Mon, Apr 09, 2018 - Page 6 News List

Ryan Hass On Taiwan: Adapting to a more complex strategic environment

A confluence of factors is putting new stress on Taiwan’s strategic position.

First, President Xi Jinping (習近平) appears to have dashed any distant hopes that he would soften his approach toward Taiwan after consolidating power. During his closing speech to the National People’s Congress last month, Xi invoked China’s tradition of fighting “bloody battles” against its enemies. Xi also repeated his past admonitions on Taiwan, including his vow never to give up an inch of Chinese territory. Also, by removing term limits and undercutting the concept of collective leadership, there now are fewer checks against sharp shifts in Chinese policy.

Second, Beijing has become steadily more active in demonstrating its discontent with the status quo and its determination to pull Taiwan closer. PRC leaders have used a multi-pronged strategy of ratcheting up military pressure around Taiwan, shrinking its international space, and trying to compel Taiwan to integrate its economy with the mainland — and not apart from it. Through these actions, as well as Beijing’s stubborn unwillingness to meet President Tsai Ing-wen (蔡英文) anywhere close to halfway in terms of engagement, Beijing is dulling its attraction to people on Taiwan.

Third, Taiwan’s export-dependent economy could get further squeezed by external factors. Beijing likely will seek to obstruct Taiwan’s entry into regional free trade blocs, even as it works to hasten economic integration by attracting Taiwan’s top talent to the mainland. Additionally, as US-China trade tensions ratchet up, the impact likely will reverberate in Taiwan given the integrated nature of cross-strait value chains.

Fourth, there is heightened risk of Beijing overreacting to what it perceives as the Trump administration moving closer to Taiwan. Many in Beijing suspect Trump is trying to play the “Taiwan card” in order to generate leverage. According to this logic, the synchronicity of Trump’s 301 trade announcement, the signing of the Taiwan Travel Act, high-profile visits by US officials to Taiwan, and plans for a grand opening of a new diplomatic facility in Taipei are designed to push Beijing to make concessions on trade and North Korea — Trump’s top priorities — in exchange for American moderation on Taiwan. Few in Beijing appear to accept the reality that, in this instance, the synchronicity is a coincidence, not a conspiracy. Beijing’s anxieties are further heightened by John Bolton’s imminent arrival as national security advisor and Mike Pompeo’s nomination to become secretary of state, given each one’s well-documented support for Taiwan.

Under such circumstances, Beijing likely judges that anything short of absolute firmness in its approach to Taiwan will perpetuate attempts by Trump to play the Taiwan card to extract concessions. Beijing also fears that opening the door to horse-trading on Taiwan would invite other countries to follow suit, and that soon Beijing would find itself beating back attempts by others to move closer to Taiwan in order to gain leverage with the mainland.

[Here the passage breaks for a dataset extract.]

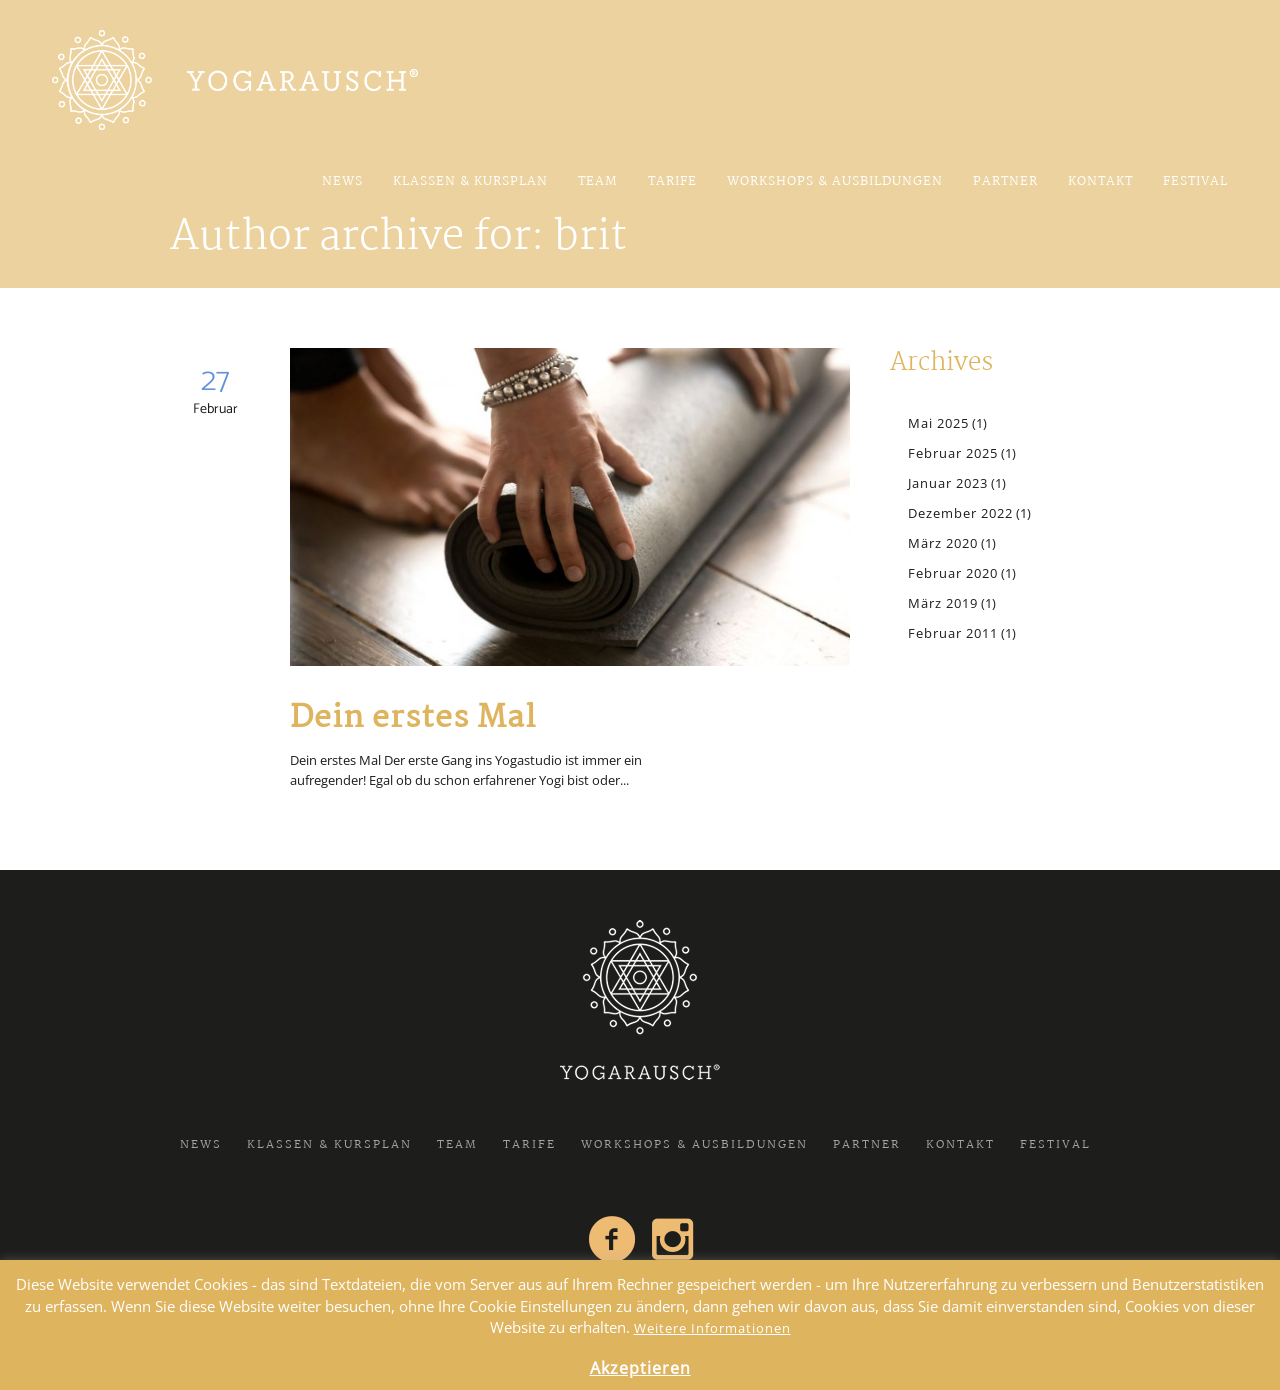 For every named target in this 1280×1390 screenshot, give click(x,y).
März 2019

Beijing likely will use visible American steps to strengthen ties with Taiwan as its rationale for intensifying pressure on Taiwan. Beijing likely views such an approach as serving several purposes: embarrassing Washington for its inability to shield Taiwan from pressure from the mainland; diverting focus in the US-China relationship away from American priorities and toward Chinese sensitivities over Taiwan; deterring other countries from moving closer to Taiwan; and fomenting a feeling of vulnerability and isolation in Taiwan, in hopes that doing so provokes greater public scrutiny of actions that have the effect of elevating cross-strait tensions.